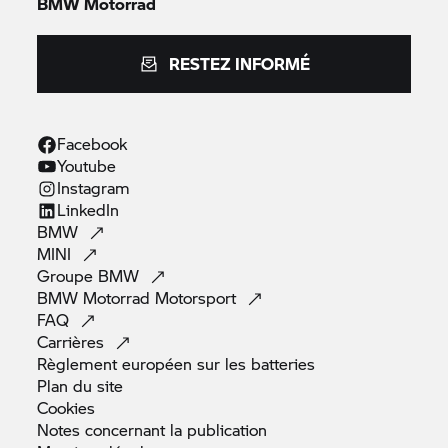
BMW Motorrad
RESTEZ INFORMÉ
Facebook
Youtube
Instagram
LinkedIn
BMW
MINI
Groupe
BMW
BMW Motorrad
Motorsport
FAQ
Carrières
Règlement européen sur les
batteries
Plan du
site
Cookies
Notes concernant la
publication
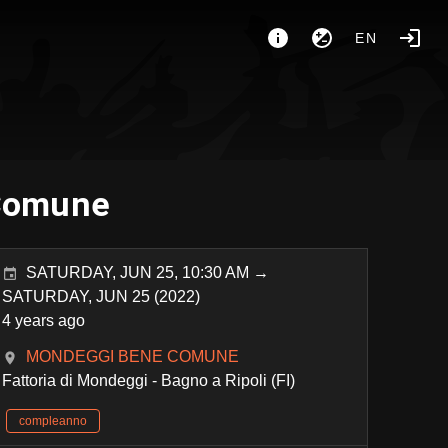
EN
 Comune
SATURDAY, JUN 25, 10:30 AM →
SATURDAY, JUN 25 (2022)
4 years ago
MONDEGGI BENE COMUNE
Fattoria di Mondeggi - Bagno a Ripoli (FI)
compleanno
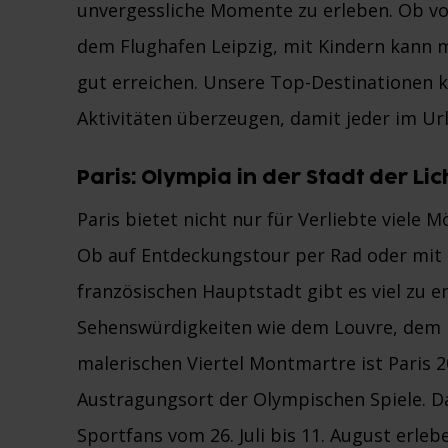
unvergessliche Momente zu erleben. Ob vo
dem Flughafen Leipzig, mit Kindern kann m
gut erreichen. Unsere Top-Destinationen 
Aktivitäten überzeugen, damit jeder im U
Paris: Olympia in der Stadt der Lic
Paris bietet nicht nur für Verliebte viele 
Ob auf Entdeckungstour per Rad oder mit d
französischen Hauptstadt gibt es viel zu
Sehenswürdigkeiten wie dem Louvre, dem 
malerischen Viertel Montmartre ist Paris 
Austragungsort der Olympischen Spiele. Das
Sportfans vom 26. Juli bis 11. August erle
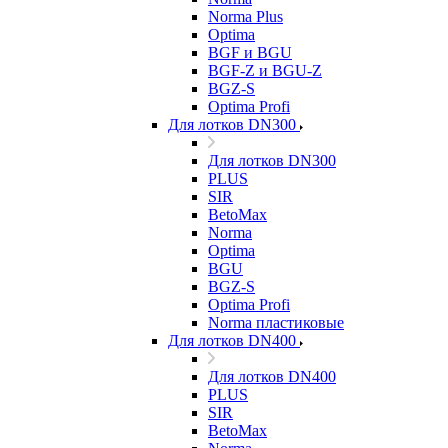
Norma Plus
Optima
BGF и BGU
BGF-Z и BGU-Z
BGZ-S
Optima Profi
Для лотков DN300
Для лотков DN300
PLUS
SIR
BetoMax
Norma
Optima
BGU
BGZ-S
Optima Profi
Norma пластиковые
Для лотков DN400
Для лотков DN400
PLUS
SIR
BetoMax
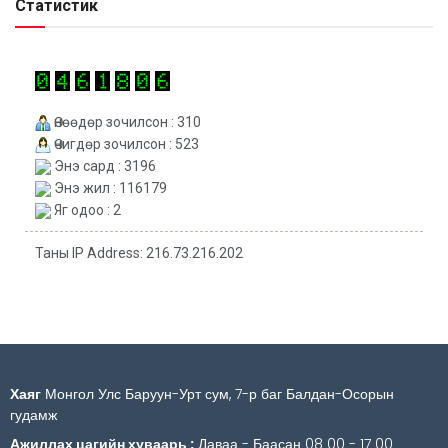
Статистик
Өнөөдөр зочилсон : 310
Өчигдөр зочилсон : 523
Энэ сард : 3196
Энэ жил : 116179
Яг одоо : 2
Таны IP Address: 216.73.216.202
Хаяг
Монгол Улс Баруун-Урт сум, 7-р баг Балдан-Осорын
гудамж
Ажиллах цагийн хуваарь :
Даваа - Баасан 08 00 - 17 00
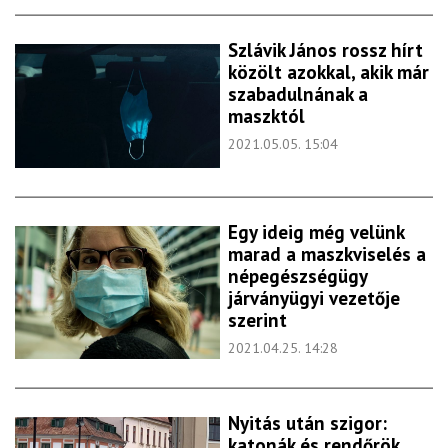
Szlávik János rossz hírt
közölt azokkal, akik már
szabadulnának a
maszktól
2021.05.05. 15:04
Egy ideig még velünk
marad a maszkviselés a
népegészségügy
járványügyi vezetője
szerint
2021.04.25. 14:28
Nyitás után szigor:
katonák és rendőrök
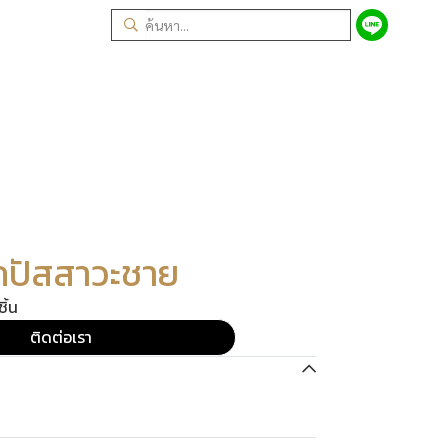
ถปัสสาวะชาย
ิ้น
ติดต่อเรา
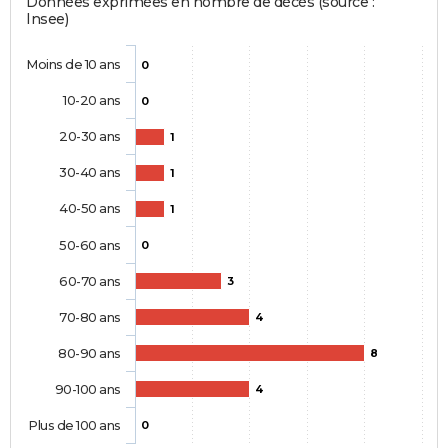
Données exprimées en nombre de décès (source :
Insee)
Moins de 10 ans
0
10-20 ans
0
20-30 ans
1
30-40 ans
1
40-50 ans
1
50-60 ans
0
60-70 ans
3
70-80 ans
4
80-90 ans
8
90-100 ans
4
Plus de 100 ans
0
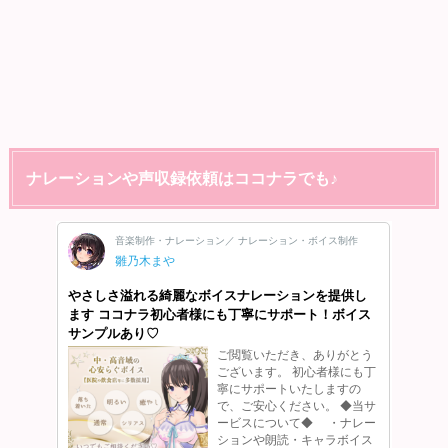
ナレーションや声収録依頼はココナラでも♪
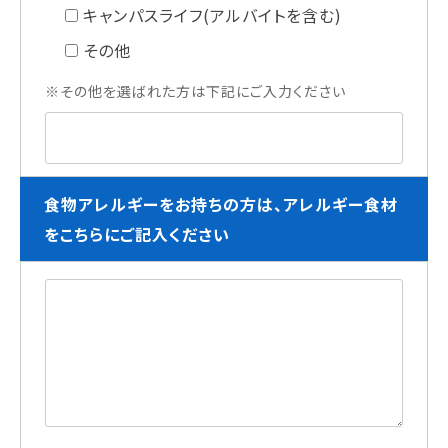
キャンパスライフ(アルバイトを含む)
その他
※その他を選ばれた方は下記にご入力ください
食物アレルギーをお持ちの方は、アレルギー食材
をこちらにご記入ください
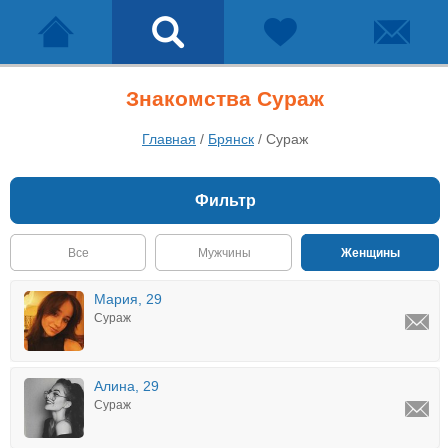
Знакомства Сураж
Главная
/
Брянск
/
Сураж
Фильтр
Все
Мужчины
Женщины
Мария, 29
Сураж
Алина, 29
Сураж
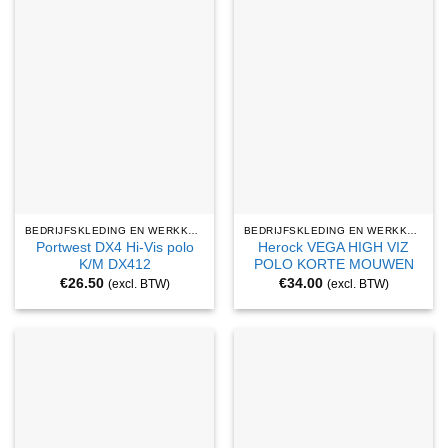
BEDRIJFSKLEDING EN WERKKLEDING
BEDRIJFSKLEDING EN WERKKLEDING
Portwest DX4 Hi-Vis polo
Herock VEGA HIGH VIZ
K/M DX412
POLO KORTE MOUWEN
€
26.50
€
34.00
(excl. BTW)
(excl. BTW)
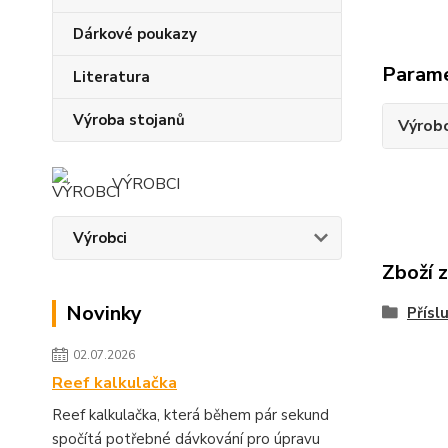
Dárkové poukazy
Param
Literatura
Výroba stojanů
Výrob
VÝROBCI
Výrobci
Zboží 
Novinky
Přísl
02.07.2026
Reef kalkulačka
Reef kalkulačka, která během pár sekund
spočítá potřebné dávkování pro úpravu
----------
Task requirements:
The answer must be the lines of the entries above, written out exactly from the first through the one with "Sehenswürdigkeiten wie dem Louvre, dem", and no pictures.

Solution to this task:
BMW Motorrad
RESTEZ INFORMÉ
Facebook
Youtube
Instagram
LinkedIn
BMW
MINI
Groupe
BMW
BMW Motorrad
Motorsport
FAQ
Carrières
Règlement européen sur les
batteries
Plan du
site
Cookies
Notes concernant la
publication
EN
 Comune
SATURDAY, JUN 25, 10:30 AM →
SATURDAY, JUN 25 (2022)
4 years ago
MONDEGGI BENE COMUNE
Fattoria di Mondeggi - Bagno a Ripoli (FI)
compleanno
unvergessliche Momente zu erleben. Ob vo
dem Flughafen Leipzig, mit Kindern kann m
gut erreichen. Unsere Top-Destinationen 
Aktivitäten überzeugen, damit jeder im U
Paris: Olympia in der Stadt der Lic
Paris bietet nicht nur für Verliebte viele 
Ob auf Entdeckungstour per Rad oder mit d
französischen Hauptstadt gibt es viel zu
Sehenswürdigkeiten wie dem Louvre, dem 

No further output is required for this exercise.